Input data
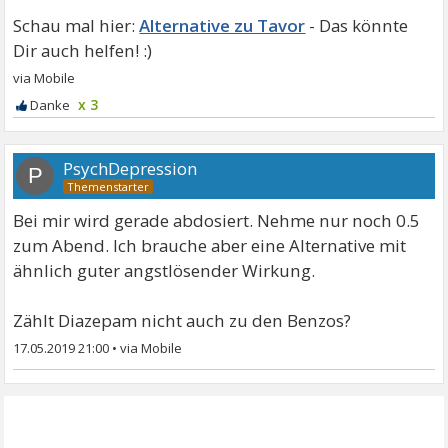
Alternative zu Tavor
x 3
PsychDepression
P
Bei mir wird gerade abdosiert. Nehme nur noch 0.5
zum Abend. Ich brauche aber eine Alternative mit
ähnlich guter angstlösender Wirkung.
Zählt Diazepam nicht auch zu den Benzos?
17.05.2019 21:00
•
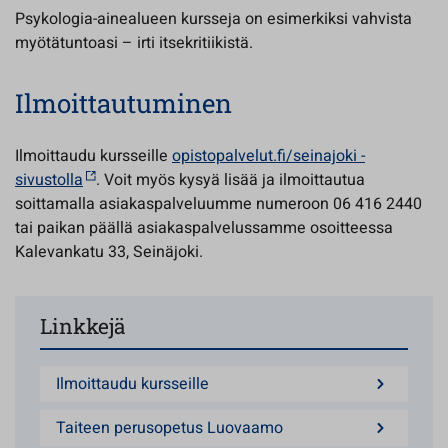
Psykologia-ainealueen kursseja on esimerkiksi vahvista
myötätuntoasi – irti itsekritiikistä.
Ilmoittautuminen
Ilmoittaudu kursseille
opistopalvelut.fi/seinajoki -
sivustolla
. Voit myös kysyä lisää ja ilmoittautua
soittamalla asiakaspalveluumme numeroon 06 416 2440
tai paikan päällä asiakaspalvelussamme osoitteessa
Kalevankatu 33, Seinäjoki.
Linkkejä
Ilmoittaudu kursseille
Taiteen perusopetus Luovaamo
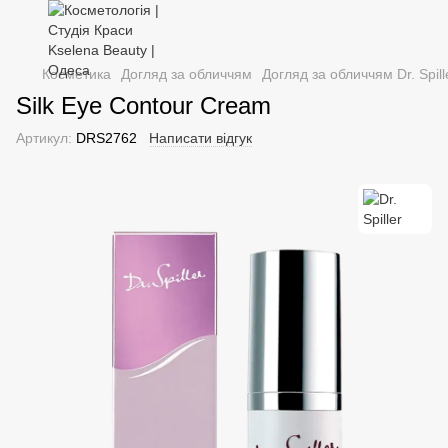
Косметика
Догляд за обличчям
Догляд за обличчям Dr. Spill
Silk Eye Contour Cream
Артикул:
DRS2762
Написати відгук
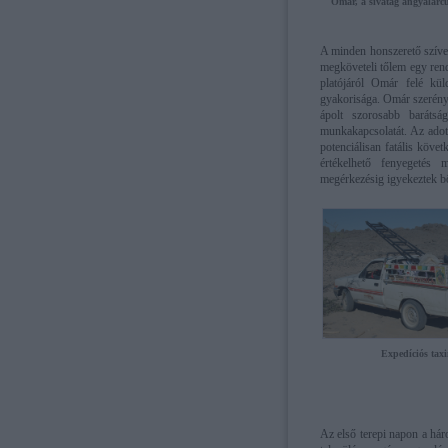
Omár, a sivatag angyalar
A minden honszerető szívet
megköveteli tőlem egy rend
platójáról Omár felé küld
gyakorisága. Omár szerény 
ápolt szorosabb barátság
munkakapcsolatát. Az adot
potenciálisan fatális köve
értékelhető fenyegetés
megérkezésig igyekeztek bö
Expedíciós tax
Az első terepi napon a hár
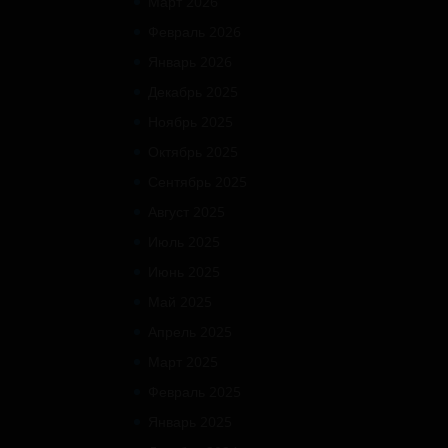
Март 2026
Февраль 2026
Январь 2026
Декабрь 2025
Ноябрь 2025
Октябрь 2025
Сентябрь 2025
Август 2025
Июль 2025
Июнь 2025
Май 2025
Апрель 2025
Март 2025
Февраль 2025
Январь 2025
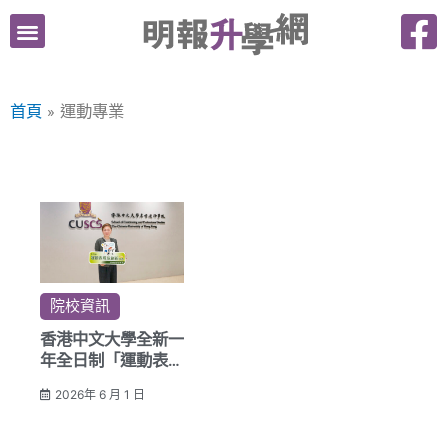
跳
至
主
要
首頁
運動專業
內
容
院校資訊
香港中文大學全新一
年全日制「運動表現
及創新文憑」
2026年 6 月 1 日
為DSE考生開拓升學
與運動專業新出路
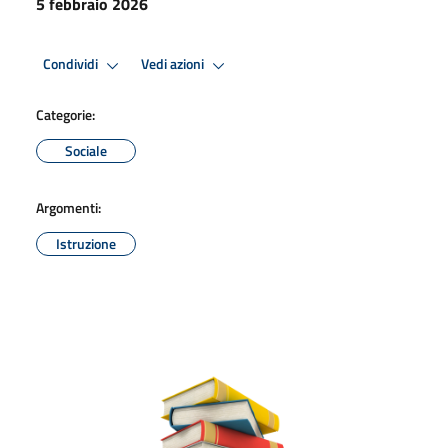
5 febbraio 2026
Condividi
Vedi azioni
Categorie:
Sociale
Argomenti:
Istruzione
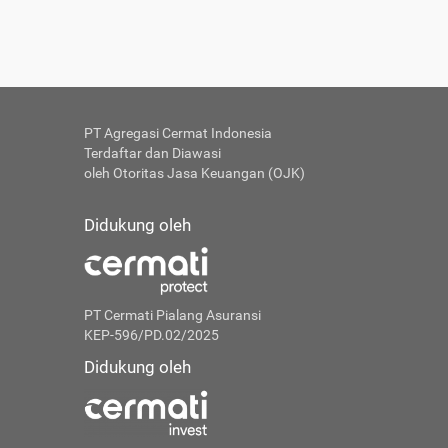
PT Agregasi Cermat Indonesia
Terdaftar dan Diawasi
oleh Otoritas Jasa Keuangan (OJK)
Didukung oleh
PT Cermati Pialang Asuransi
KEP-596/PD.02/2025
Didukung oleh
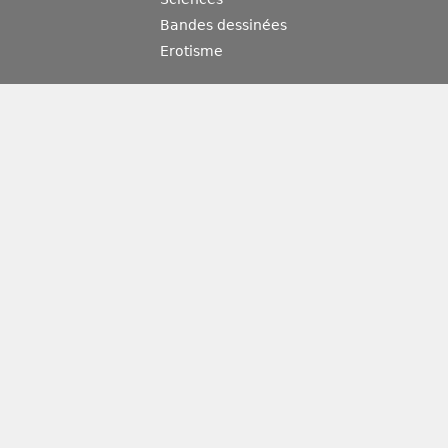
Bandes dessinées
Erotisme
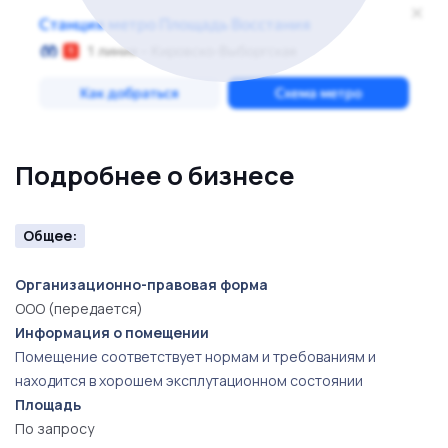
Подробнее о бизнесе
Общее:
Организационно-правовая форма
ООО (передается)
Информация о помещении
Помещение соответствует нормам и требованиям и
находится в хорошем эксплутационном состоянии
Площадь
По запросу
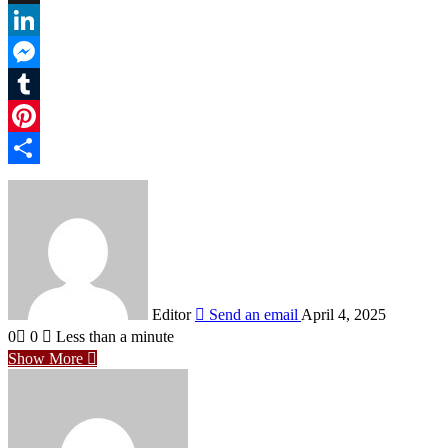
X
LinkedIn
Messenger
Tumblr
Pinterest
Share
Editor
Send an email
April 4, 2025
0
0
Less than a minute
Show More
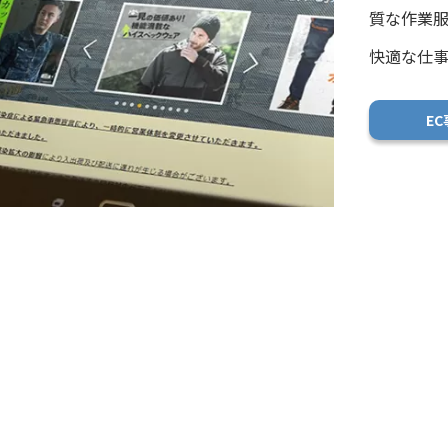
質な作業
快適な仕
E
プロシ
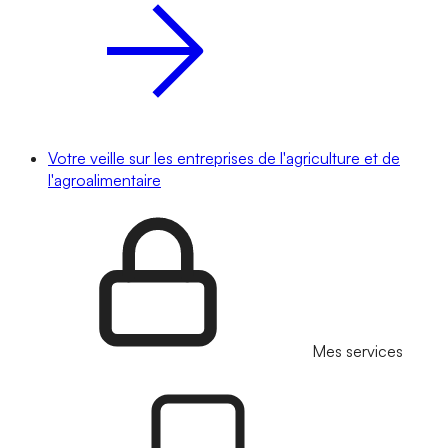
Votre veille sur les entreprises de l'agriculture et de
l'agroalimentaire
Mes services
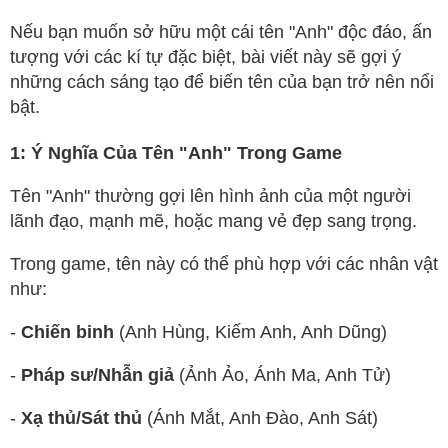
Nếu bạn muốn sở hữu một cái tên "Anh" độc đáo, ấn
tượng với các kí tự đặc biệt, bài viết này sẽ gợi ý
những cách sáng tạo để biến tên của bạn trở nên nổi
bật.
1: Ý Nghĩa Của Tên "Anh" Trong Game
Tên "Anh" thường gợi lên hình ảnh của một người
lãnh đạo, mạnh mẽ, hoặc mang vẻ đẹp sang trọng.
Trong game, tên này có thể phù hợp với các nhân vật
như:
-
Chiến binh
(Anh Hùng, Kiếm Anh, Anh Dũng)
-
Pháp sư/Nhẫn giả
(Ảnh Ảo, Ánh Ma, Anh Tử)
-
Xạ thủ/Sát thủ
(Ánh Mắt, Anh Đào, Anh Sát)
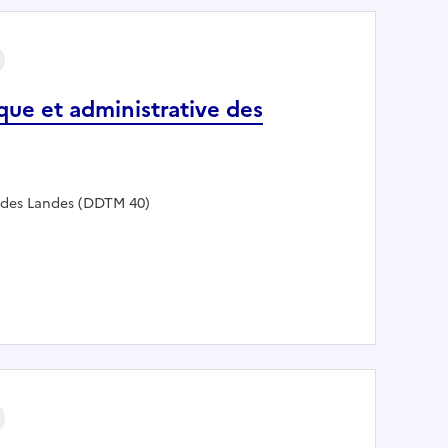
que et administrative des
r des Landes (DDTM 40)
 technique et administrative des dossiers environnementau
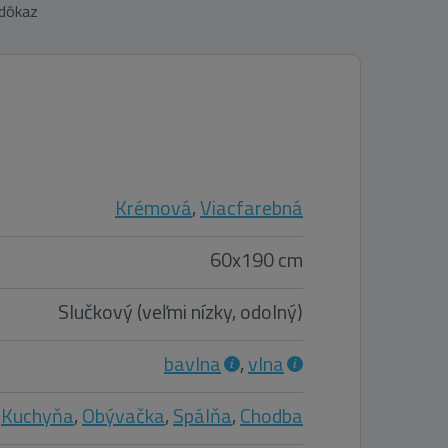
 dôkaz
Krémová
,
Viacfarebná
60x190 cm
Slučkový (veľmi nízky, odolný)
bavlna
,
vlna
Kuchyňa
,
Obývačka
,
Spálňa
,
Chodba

Work to complete
Would you copy every line of the entries in which "обличчям" appears?

Result for this exercise
Догляд за обличчям
Догляд за обличчям Dr. Spill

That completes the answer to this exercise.